Dodano:   /  Zmieniono: 
Należy irańskiej opozycji dać nadzieję i wzmocnić linie podziału wewnątrz elit, nie prowokując ostrej reakcji. Taką strategię powinien przyjąć świat wobec Iranu, uważa „New York Times”.
Unia Europejska rozważa teraz odwołanie z Teheranu wszystkich 27 ambasadorów. „Nie wierzymy w permanentną izolację, ale tego rodzaju wspólne działanie byłoby ważnym sygnałem" – ocenia dziennik.

Można by też rozważyć, czy odebrać wizy niektórym przedstawicielom Teheranu, czy też im je udzielić, zależnie od tego, co będzie skuteczniejsze. Należałoby też rozszerzyć kontakty z umiarkowanymi duchownymi, naukowcami i artystami z Iranu.

„Fakt, że prezydent Stanów Zjednoczonych Barack Obama zaoferował nowe relacje z rządzącymi Iranem, mogłoby utrudnić tamtejszemu rządowi zdyskredytowanie takich kontaktów. Po należytej przerwie Biały Dom powinien poważnie przyjrzeć się idei utworzenia w Teheranie ‘sekcji interesów’, by pozwolić na bezpośredni kontakt z narodem irańskim" – sugeruje gazeta.

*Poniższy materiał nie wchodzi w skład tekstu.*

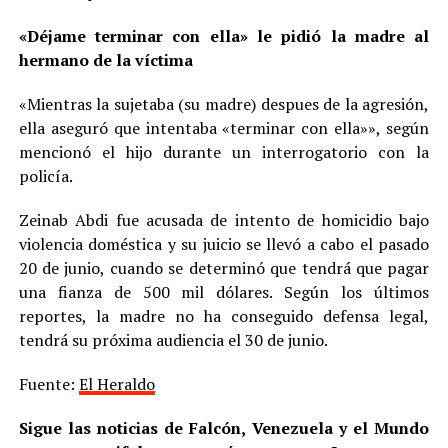
«Déjame terminar con ella» le pidió la madre al
hermano de la víctima
«Mientras la sujetaba (su madre) despues de la agresión,
ella aseguró que intentaba «terminar con ella»», según
mencionó el hijo durante un interrogatorio con la
policía.
Zeinab Abdi fue acusada de intento de homicidio bajo
violencia doméstica y su juicio se llevó a cabo el pasado
20 de junio, cuando se determinó que tendrá que pagar
una fianza de 500 mil dólares. Según los últimos
reportes, la madre no ha conseguido defensa legal,
tendrá su próxima audiencia el 30 de junio.
Fuente:
El Heraldo
Sigue las noticias de Falcón, Venezuela y el Mundo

Opisując ostatnie wydarzenia w Iranie „New York Times" ocenia, że władze najwyraźniej opanowały „największe wyzwanie dla ich represyjnych rządów po rewolucji islamskiej z 1979 roku”. Dziennik przyznaje: „nie ulega wątpliwości, że wydarzenia ostatnich tygodni utrudniły ofertę Obamy, by negocjować z Iranem. (...) Jednak Stany Zjednoczone i ich sojusznicy ciągle mają do czynienia z liderami niewyłonionymi w wyborach i budzącymi niesmak. A zbyt wiele jest ważnych tematów do rozmów”. Zdaniem „New York Times” z Teheranem rozmawiać trzeba o jego programie atomowym, pomocy w ustabilizowaniu Afganistanu oraz powstrzymaniu ingerencji w sprawy Iraku. 

„New York Times" popiera politykę Obamy, który mówi o „relacjach opartych na szacunku”, ale i o „wysokich kosztach” dla Iranu, jeśli nie porzuci on swych ambicji nuklearnych. Gazeta dodaje, że „zawsze niepokoiło nas to, że Europa, Rosja i Chiny nie wprowadziłyby ostrzejszych sankcji, gdyby Iran dokonał złego wyboru. Wydarzenia ostatnich tygodni przypominają, dlaczego tę linię należy utrzymać”.